After the real horrible period—the period that I would have slept through had I come up with $15,000 plus airfare—I remained quite ill for a matter of weeks. And of course that is what happened, since it takes weeks for tolerant mu receptors to be replaced by new, normal mu receptors. Until the receptors are replaced, the brain’s endorphin pathways remain quiet, causing hypersensitivity to pain—not to mention diarrhea, restless legs, cramping, gooseflesh, and depression.
There are several variations of rapid detox, but the principles are the same for all of them:
– The addict is given a strong sedating medication or anesthetic
– While heavily sedated, the addict is given an intravenous infusion of the opioid antagonist naloxone to precipitate withdrawal.
– After a period of time that varies with the name of the facility, the addict wakes up; one day of withdrawal gone, and only two more months of withdrawal to go!

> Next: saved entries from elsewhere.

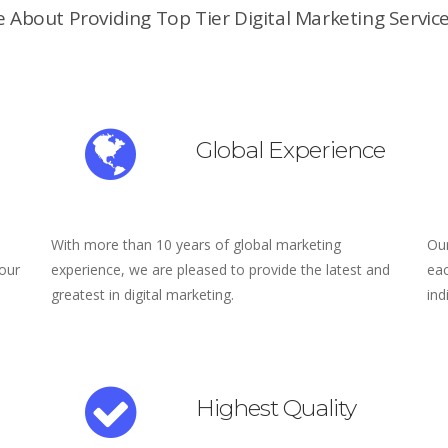
 About Providing Top Tier Digital Marketing Service
Global Experience
With more than 10 years of global marketing
Our
 our
experience, we are pleased to provide the latest and
eac
greatest in digital marketing.
ind
Highest Quality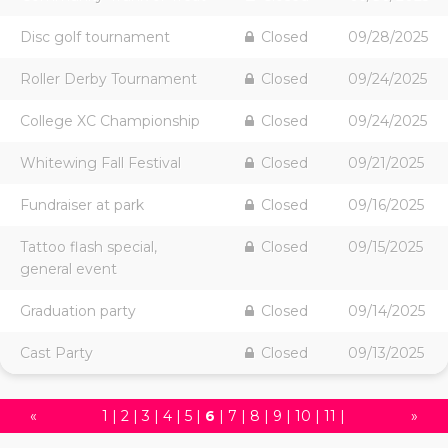
Disc golf tournament
Closed
09/28/2025
Roller Derby Tournament
Closed
09/24/2025
College XC Championship
Closed
09/24/2025
Whitewing Fall Festival
Closed
09/21/2025
Fundraiser at park
Closed
09/16/2025
Tattoo flash special,
Closed
09/15/2025
general event
Graduation party
Closed
09/14/2025
Cast Party
Closed
09/13/2025
«
1
|
2
|
3
|
4
|
5
|
6
|
7
|
8
|
9
|
10
|
11
|
»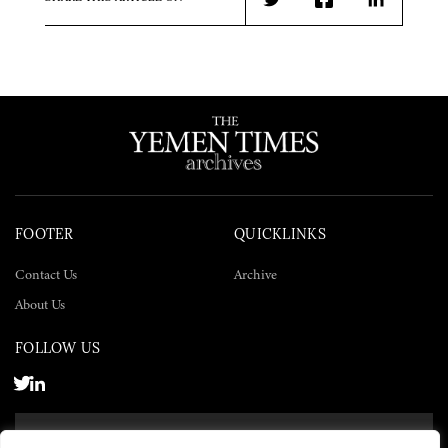
Twitter
Facebook
LinkedIn
FOOTER
QUICKLINKS
Contact Us
Archive
About Us
FOLLOW US
SUBSCRIBE NOW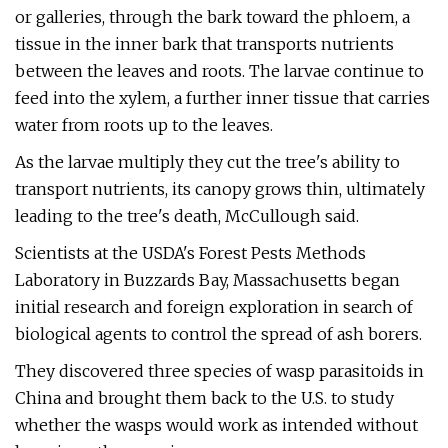
or galleries, through the bark toward the phloem, a
tissue in the inner bark that transports nutrients
between the leaves and roots. The larvae continue to
feed into the xylem, a further inner tissue that carries
water from roots up to the leaves.
As the larvae multiply they cut the tree's ability to
transport nutrients, its canopy grows thin, ultimately
leading to the tree's death, McCullough said.
Scientists at the USDA's Forest Pests Methods
Laboratory in Buzzards Bay, Massachusetts began
initial research and foreign exploration in search of
biological agents to control the spread of ash borers.
They discovered three species of wasp parasitoids in
China and brought them back to the U.S. to study
whether the wasps would work as intended without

– The process costs from five to ten thousand to tens of thousands of dollars.
– Different options are tossed in for different programs, everything short of an extended warranty: amino acid cocktails, ‘vital nutrients,’ or long-term sedatives.
– In some cases a chip of naltrexone is implanted that slowly releases over weeks, supposedly preventing a high from using—provided the addict doesn’t become desperate and use very high doses of heroin, or dig the implant from his/her body using a fork!
Web sites for the procedure point out that opioid dependence is a relapsing illness and that people who use Suboxone relapse when they stop Suboxone (no argument from me), but go on to claim a 70% one-year sobriety rate after their rapid-detox procedure—without any explanation for how they get better numbers than Suboxone patients. I have never seen peer-reviewed studies showing such success rates.
Speaking of peer-reviewed studies, I have seen a study of rapid detox showing what is intuitively obvious—that since it takes a number of weeks for the body to adjust to the lack of opioids, one day of sedation avoids only a tiny portion of the misery of withdrawal. Is it worth ten grand to avoid one day of withdrawal, knowing that several more weeks of withdrawal are yet to come? I suppose it depends on one’s checking account.
But the bigger issue is the poor long-term outcome for these people—a problem similar to what I described in my post about Sneetches. Early in the spiral of addiction, addicts and their families are under the mistaken belief that the hardest part of ‘kicking opioids’ is to get through physical withdrawal.
They eventually they learn that they are wrong, and that it is much more difficult and rare to STAY clean than it is to GET clean—but ‘rapid detox’ makes money off their ignorance in the meantime. Quitting opioids by rapid detox, amino acids, magic crystals, hypnosis, or a host of other expensive, highly-promoted methods reminds me of the story about the guy boasting about how easy it was to quit smoking—so easy that he’s done it over 20 times!
In my next post I’ll talk in greater detail about the stages that addicts go through, as they learn that long-term sobriety is more difficult than any quick-fix. In the meantime, remember what they say about things that sound too good to be true.